Bajo Ataque del Virus Sion-48

Fuentes: Rebelión

Cuarentena es definida como un confinamiento transitorio al que se somete a un individuo o un grupo de personas, ante la presencia de una enfermedad contagiosa.

El mundo ligado a la salud refiere la necesidad de esta práctica, que se intensifica cuando se genera una alta prevalencia de una determinada enfermedad. Se consigna que el período de aislamiento debe ser igual o superior al tiempo de incubación más largo de esa enfermedad. Se habla de cuarentena pues es un vocablo que procede del italiano quarantina, dando cuenta con ello al hecho que en la Venecia del siglo XIV, las autoridades de esta república obligaban a todo barco, que arribara a la ciudad, a permanecer cuarenta días (quaranta giorni) en espera, para así recién desembarcar sus pasajeros y prevenir la entrada de enfermedades, que pudiesen afectar la ciudad.

Hoy, el mundo está, en gran parte de los continentes, en cuarentena, sufriendo los estragos de una pandemia a raíz del Covid-19, que ha generado una crisis sanitaria y económica, principalmente, con decisiones  que han significado cierre de ciudades, fronteras y comercios, cancelación de vuelos, establecimiento de Estados de Emergencia, toques de queda, salida de militares a las calles, prohibición de manifestaciones y reuniones públicas entre otras medidas cuyo objetivo es impedir la propagación del temido virus. Enfermedad cuyo origen se discute entre Estados Unidos y China (1) respecto a que pudiese haberse generado en un mercado en la ciudad de Wuhan o fue llevado ex profeso, por un grupo de militares que participó, en la misma ciudad china, en octubre del 2019 en los llamados V Juegos Mundiales Militares.

La Organización Mundial de la Salud (2) a través de su Director General Tedros Adhanom Ghebreyesus, ha recomendado al mundo aislarse ante la pandemia: “El coronavirus es un enemigo de la humanidad.
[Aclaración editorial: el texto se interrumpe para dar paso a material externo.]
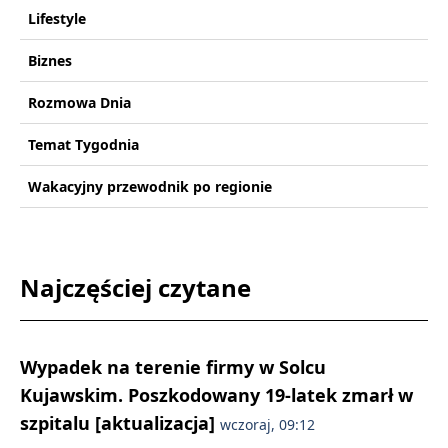
Lifestyle
Biznes
Rozmowa Dnia
Temat Tygodnia
Wakacyjny przewodnik po regionie
Najczęściej czytane
Wypadek na terenie firmy w Solcu
Kujawskim. Poszkodowany 19-latek zmarł w
szpitalu [aktualizacja]
wczoraj, 09:12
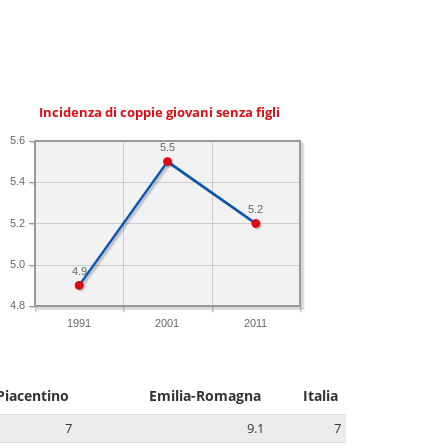
Incidenza di coppie giovani senza figli
5.6
5.5
5.4
5.2
5.2
5.0
4.9
4.8
1991
2001
2011
Piacentino
Emilia-Romagna
Italia
7
9.1
7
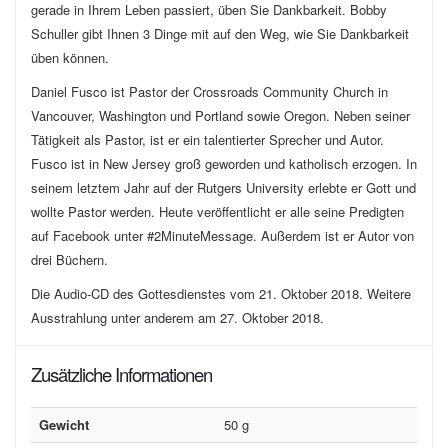
gerade in Ihrem Leben passiert, üben Sie Dankbarkeit. Bobby
Schuller gibt Ihnen 3 Dinge mit auf den Weg, wie Sie Dankbarkeit
üben können.
Daniel Fusco ist Pastor der Crossroads Community Church in
Vancouver, Washington und Portland sowie Oregon. Neben seiner
Tätigkeit als Pastor, ist er ein talentierter Sprecher und Autor.
Fusco ist in New Jersey groß geworden und katholisch erzogen. In
seinem letztem Jahr auf der Rutgers University erlebte er Gott und
wollte Pastor werden. Heute veröffentlicht er alle seine Predigten
auf Facebook unter #2MinuteMessage. Außerdem ist er Autor von
drei Büchern.
Die Audio-CD des Gottesdienstes vom 21. Oktober 2018. Weitere
Ausstrahlung unter anderem am 27. Oktober 2018.
Zusätzliche Informationen
Gewicht
50 g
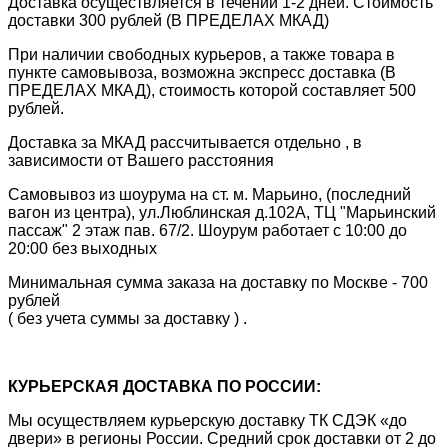
Доставка осуществляется в течении 1-2 дней. Стоимость
доставки 300 рублей (В ПРЕДЕЛАХ МКАД)
При наличии свободных курьеров, а также товара в
пункте самовывоза, возможна экспресс доставка (В
ПРЕДЕЛАХ МКАД), стоимость которой составляет 500
рублей.
Доставка за МКАД рассчитывается отдельно , в
зависимости от Вашего расстояния
Самовывоз из шоурума на ст. м. Марьино, (последний
вагон из центра), ул.Люблинская д.102А, ТЦ "Марьинский
пассаж" 2 этаж пав. 67/2. Шоурум работает с 10:00 до
20:00 без выходных
Минимальная сумма заказа на доставку по Москве - 700
рублей
( без учета суммы за доставку ) .
КУРЬЕРСКАЯ ДОСТАВКА ПО РОССИИ:
Мы осуществляем курьерскую доставку ТК СДЭК «до
двери» в регионы России. Средний срок доставки от 2 до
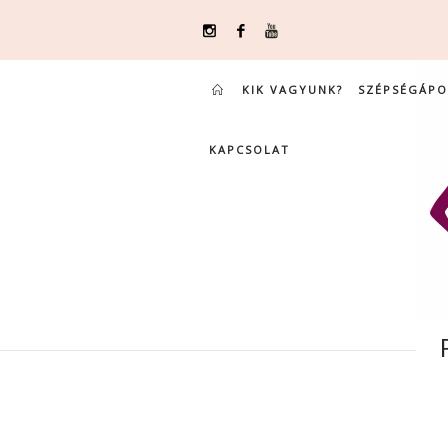
KIK VAGYUNK?
SZÉPSÉGÁPO
KAPCSOLAT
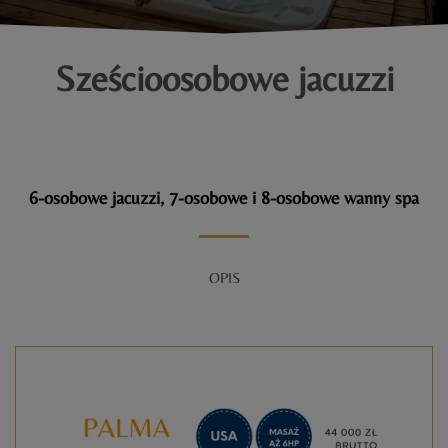
Sześcioosobowe jacuzzi
6-osobowe jacuzzi, 7-osobowe i 8-osobowe wanny spa
OPIS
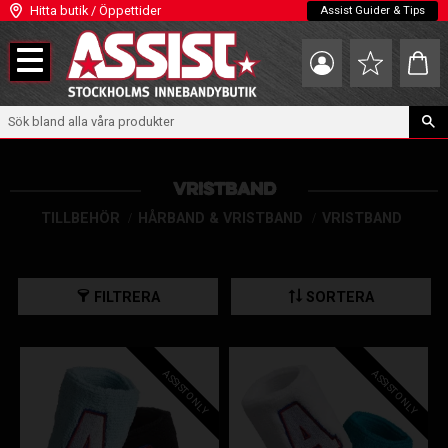
Hitta butik / Öppettider
Assist Guider & Tips
Meny
Kundva
Favoriter
VRISTBAND
TILLBEHÖR
HÅRBAND & VRISTBAND
VRISTBAND
FILTRERA
SORTERA
ASSIST ONLY
ASSIST ONLY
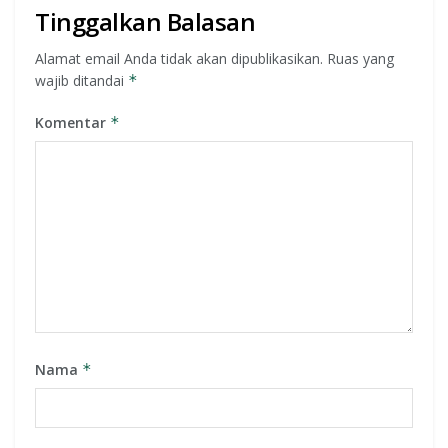
Tinggalkan Balasan
Alamat email Anda tidak akan dipublikasikan.
Ruas yang
wajib ditandai
*
Komentar
*
Nama
*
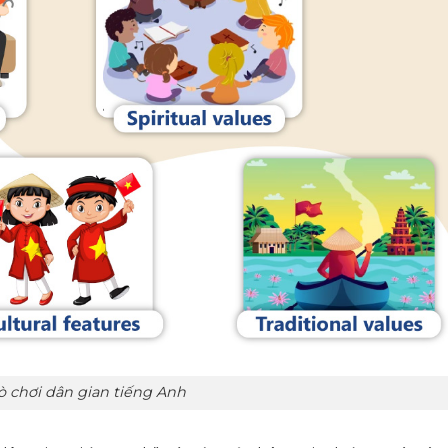
ò chơi dân gian tiếng Anh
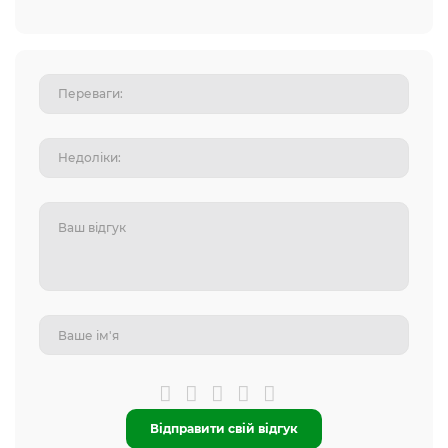
Відправити свій відгук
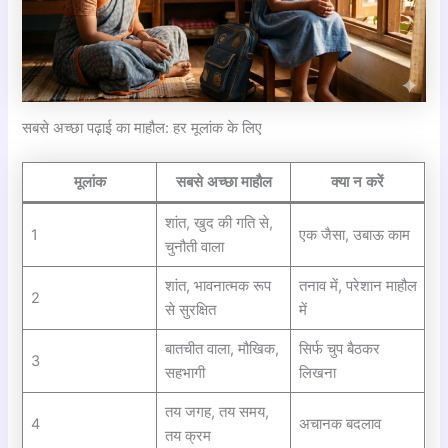
सबसे अच्छा पढ़ाई का माहौल: हर मूलांक के लिए
मूलांक
सबसे अच्छा माहौल
क्या न करें
शांत, खुद की गति से,
1
एक जैसा, उबाऊ काम
चुनौती वाला
शांत, भावनात्मक रूप
तनाव में, परेशान माहौल
2
से सुरक्षित
में
बातचीत वाला, मौखिक,
सिर्फ चुप बैठकर
3
सहभागी
लिखना
तय जगह, तय समय,
4
अचानक बदलाव
तय क्रम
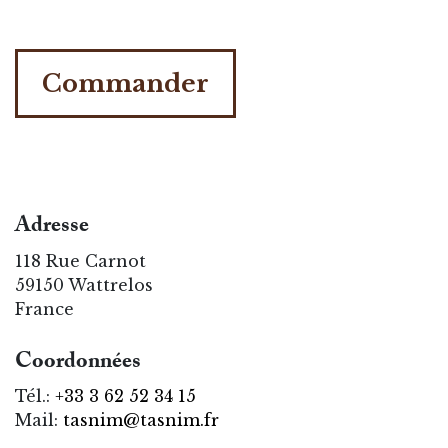
Commander
Adresse
118 Rue Carnot
59150 Wattrelos
France
Coordonnées
Tél.:
+33 3 62 52 34 15
Mail:
tasnim@tasnim.fr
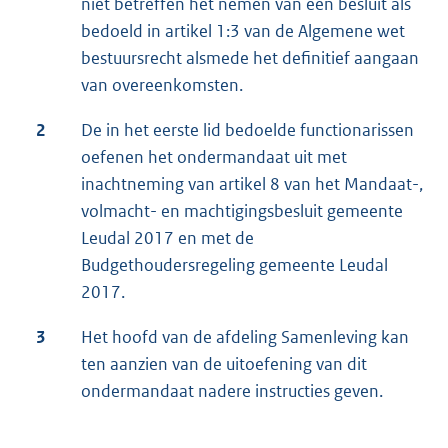
niet betreffen het nemen van een besluit als
bedoeld in artikel 1:3 van de Algemene wet
bestuursrecht alsmede het definitief aangaan
van overeenkomsten.
2
De in het eerste lid bedoelde functionarissen
oefenen het ondermandaat uit met
inachtneming van artikel 8 van het Mandaat-,
volmacht- en machtigingsbesluit gemeente
Leudal 2017 en met de
Budgethoudersregeling gemeente Leudal
2017.
3
Het hoofd van de afdeling Samenleving kan
ten aanzien van de uitoefening van dit
ondermandaat nadere instructies geven.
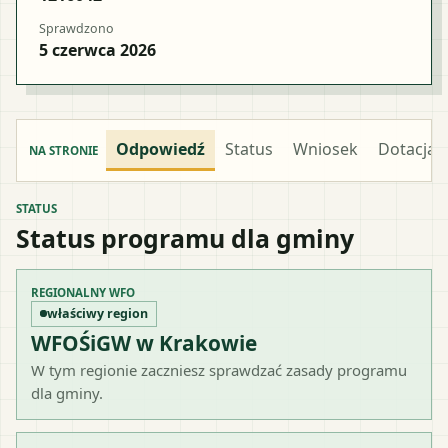
Sprawdzono
5 czerwca 2026
Odpowiedź
Status
Wniosek
Dotacja
NA STRONIE
STATUS
Status programu dla gminy
REGIONALNY WFO
właściwy region
WFOŚiGW w Krakowie
W tym regionie zaczniesz sprawdzać zasady programu
dla gminy.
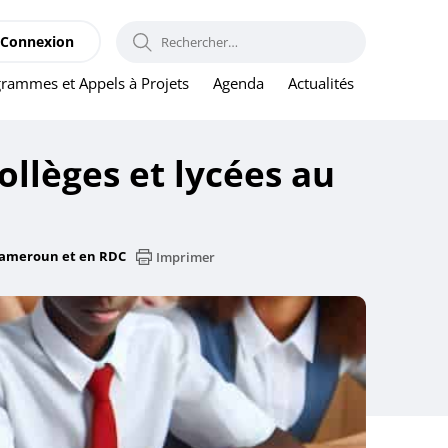
RECHERCHER :
Connexion
rammes et Appels à Projets
Agenda
Actualités
ollèges et lycées au
u Cameroun et en RDC
Imprimer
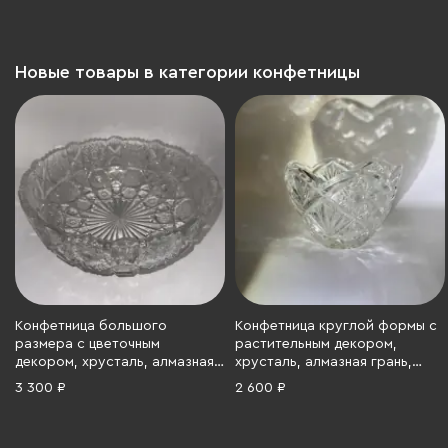
1986 гг.
Новые товары в категории конфетницы
Конфетница большого
Конфетница круглой формы с
размера с цветочным
растительным декором,
декором, хрусталь, алмазная
хрусталь, алмазная грань,
грань, СССР, 1970-1990 гг.
СССР, 1970-1990 гг.
3 300 ₽
2 600 ₽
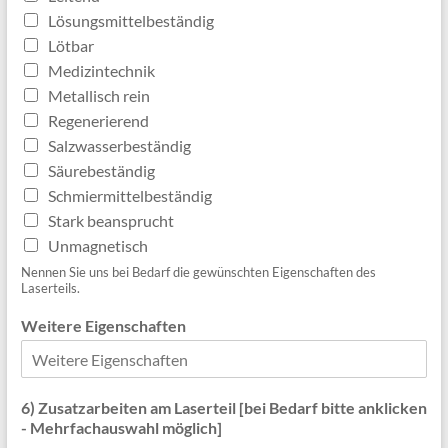
Lösungsmittelbeständig
Lötbar
Medizintechnik
Metallisch rein
Regenerierend
Salzwasserbeständig
Säurebeständig
Schmiermittelbeständig
Stark beansprucht
Unmagnetisch
Nennen Sie uns bei Bedarf die gewünschten Eigenschaften des
Laserteils.
Weitere Eigenschaften
6) Zusatzarbeiten am Laserteil [bei Bedarf bitte anklicken
- Mehrfachauswahl möglich]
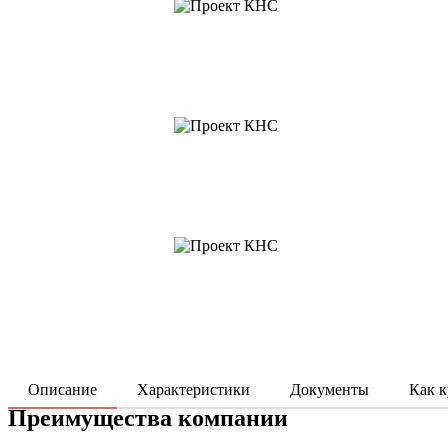
Описание
Характеристики
Документы
Как к
Преимущества компании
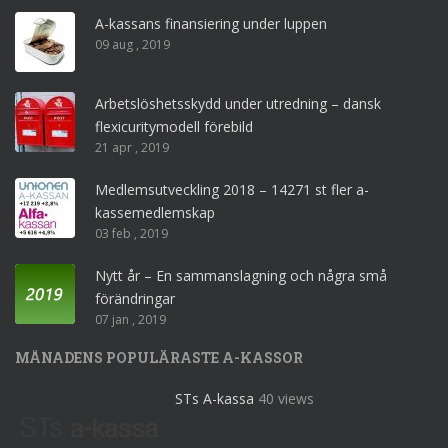
A-kassans finansiering under luppen
09 aug , 2019
Arbetslöshetsskydd under utredning – dansk
flexicuritymodell förebild
21 apr , 2019
Medlemsutveckling 2018 – 14271 st fler a-
kassemedlemskap
03 feb , 2019
Nytt år – En sammanslagning och några små
förändringar
07 jan , 2019
MÅNADENS POPULÄRASTE A-KASSOR
STs A-kassa
40 views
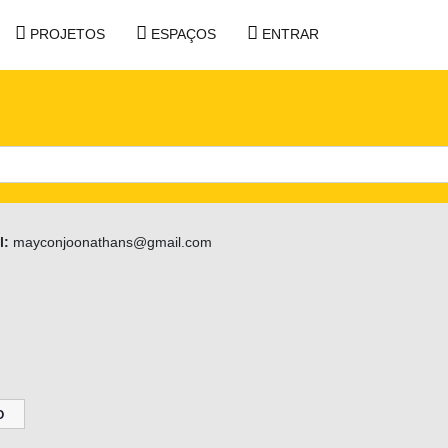
PROJETOS
ESPAÇOS
ENTRAR
l:
mayconjoonathans@gmail.com
O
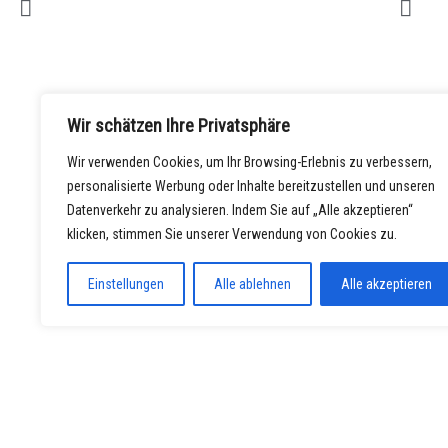
Wir schätzen Ihre Privatsphäre
Wir verwenden Cookies, um Ihr Browsing-Erlebnis zu verbessern,
personalisierte Werbung oder Inhalte bereitzustellen und unseren
Datenverkehr zu analysieren. Indem Sie auf „Alle akzeptieren“
klicken, stimmen Sie unserer Verwendung von Cookies zu.
Einstellungen
Alle ablehnen
Alle akzeptieren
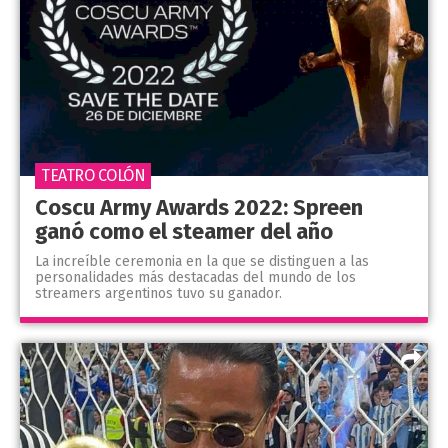
TEATRO COLÓN
Coscu Army Awards 2022: Spreen
ganó como el steamer del año
La increíble ceremonia en la que se distinguen a las
personalidades más destacadas del mundo de los
streamers argentinos tuvo su ganador.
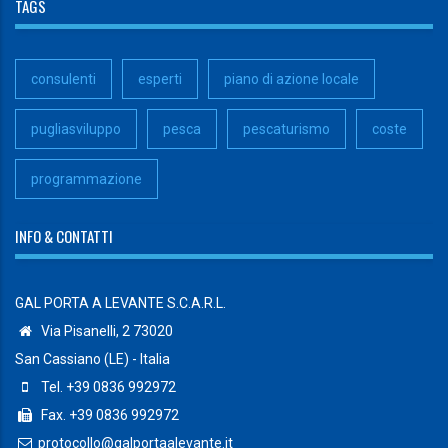
TAGS
consulenti
esperti
piano di azione locale
pugliasviluppo
pesca
pescaturismo
coste
programmazione
INFO & CONTATTI
GAL PORTA A LEVANTE S.C.A.R.L.
Via Pisanelli, 2 73020
San Cassiano (LE) - Italia
Tel. +39 0836 992972
Fax. +39 0836 992972
protocollo@galportaalevante.it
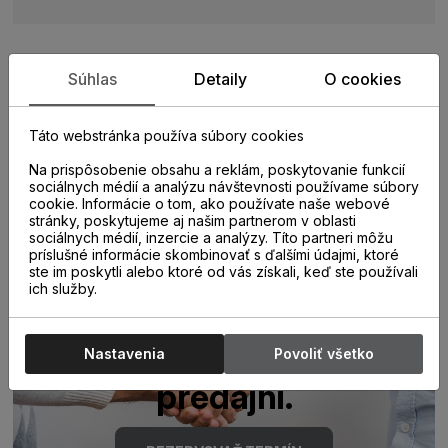
Súhlas
Detaily
O cookies
Zistite viac o vlastnostiach
produktu
Táto webstránka používa súbory cookies
Na prispôsobenie obsahu a reklám, poskytovanie funkcií
sociálnych médií a analýzu návštevnosti používame súbory
cookie. Informácie o tom, ako používate naše webové
stránky, poskytujeme aj našim partnerom v oblasti
sociálnych médií, inzercie a analýzy. Títo partneri môžu
príslušné informácie skombinovať s ďalšími údajmi, ktoré
ste im poskytli alebo ktoré od vás získali, keď ste používali
ich služby.
Poraďte sa s
odborníkom u nás na
Nastavenia
Povoliť všetko
predajni.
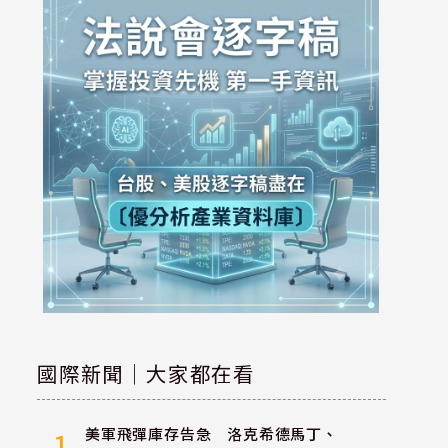
國際新聞｜大家都在看
美軍飛彈庫存告急 洛克希德馬丁、
1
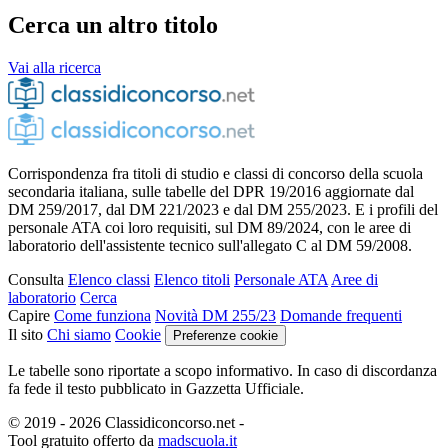
Cerca un altro titolo
Vai alla ricerca
Corrispondenza fra titoli di studio e classi di concorso della scuola
secondaria italiana, sulle tabelle del DPR 19/2016 aggiornate dal
DM 259/2017, dal DM 221/2023 e dal DM 255/2023. E i profili del
personale ATA coi loro requisiti, sul DM 89/2024, con le aree di
laboratorio dell'assistente tecnico sull'allegato C al DM 59/2008.
Consulta
Elenco classi
Elenco titoli
Personale ATA
Aree di
laboratorio
Cerca
Capire
Come funziona
Novità DM 255/23
Domande frequenti
Il sito
Chi siamo
Cookie
Preferenze cookie
Le tabelle sono riportate a scopo informativo. In caso di discordanza
fa fede il testo pubblicato in Gazzetta Ufficiale.
© 2019 - 2026 Classidiconcorso.net
-
Tool gratuito offerto da
madscuola.it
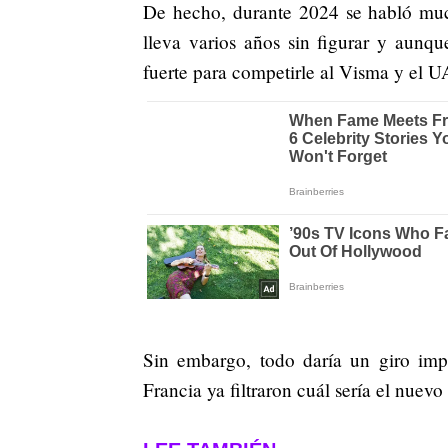
De hecho, durante 2024 se habló muc
lleva varios años sin figurar y aunq
fuerte para competirle al Visma y el U
Sin embargo, todo daría un giro imp
Francia ya filtraron cuál sería el nuevo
Un virus que nos presenta una amenaza sin precedentes. Pero también es una oportunidad, para unirse como uno contra un enemigo común: un enemigo contra la humanidad”, puntualizó el alto funcionario internacional.

El Virus Sion – 48

Como cruel reproducción política y bajo el marco descrito, existe una región del mundo que vive un proceso de Cuarentena, que se extiende ya por 14 años. Me refiero a la Franja de Gaza, sometida a la acción de uno de los virus, una toxina, un veneno de los más mortales que han existido en la humanidad: el sionismo. Un Virus que denominaré Sion-48. Un patógeno que se alimenta del sufrimiento de los pueblos, en este caso de la sociedad palestina en general y del pueblo gazetí en específico.  Un virus que infecta las relaciones internacionales, que genera daños a partir de su efecto multiplicador, que mediante un proceso de colonización comenzaron, a partir de fines del siglo XIX a infectar a los habitantes nativos de la tierra a la cual llegaban, secuestrando sus derechos, usurpando sus cuerpos. Colonos que portaban el mortal virus, generando copias de sí mismos y asentándose ilegalmente en los territorios de aquellos, que ingenuamente los acogieron amigablemente.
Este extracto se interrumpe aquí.